Dual Function: Practical Nanomolar Antibiotic Detection and Photocatalytic Micropollutant Degradation Using Thiazolothiazole-Conjugated Microporous Polymers

Abstract

Functional conjugated microporous polymers (CMPs) were studied for chemical sensing and photocatalytic application. However, CMPs showing dual functional properties of electrochemical sensing and photocatalytic activity are rare yet unique and are associated with the choice of building blocks.

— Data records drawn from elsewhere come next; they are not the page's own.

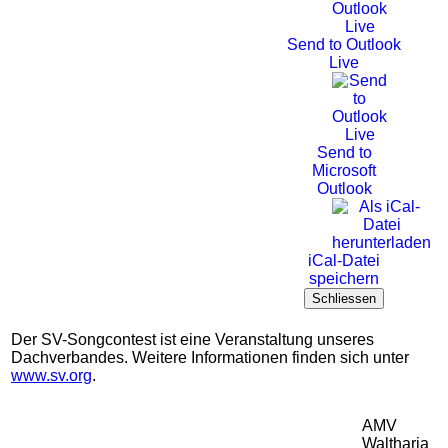
Send to Outlook
Live
Send to
Microsoft
Outlook
iCal-Datei
speichern
Schliessen
Der SV-Songcontest ist eine Veranstaltung unseres
Dachverbandes. Weitere Informationen finden sich unter
www.sv.org
.
AMV
Waltharia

Herein, we demonstrate a dual-function conjugated microporous polymer, pTPETTz (S_BET = 331.8 m² g^–1) and lpTPETTz (S_BET = 11.4 m² g^–1), based on conducting and photo functional thiazolothiazole (TTz) units for selective detection of metronidazole (MNZ) and photocatalytic degradation of micropollutants. pTPETTz-modified electrodes (glassy carbon and screen-printed electrode) exhibited a selective current response to MNZ among other antibiotics, interfering biomolecules etc. Among them, pTPETTz@GC showed the lowest detection limit (LoD) of 5.74 nM. The pTPETTz@SPE showed similar detection limits as pTPETTz@GC in the urine sample analysis and showed a high recovery percentage. Interestingly, the sensing response of pTPETTz is significantly higher than that of lpTPETTz due to the lower charge transfer resistance (R_ct) of pTPETTz (259.84 Ω cm²) compared to lpTPETTz (360.41 Ω cm²) and bare ITO (642.35 Ω cm²) as evidenced by electrochemical impedance spectroscopy (EIS). Apart from this, pTPETTz (E_g = 2.41 eV) and lpTPETTz (E_g = 2.37 eV) also showed efficient photocatalytic degradation (up to 98.21%) of aqueous food colorants under direct sunlight due to the formation of a highly reactive species superoxide anion (O₂^•–) and photogenerated holes (h⁺). The degradation follows pseudo-first-order kinetics with a relatively higher rate constant (k = 0.05 min^–1).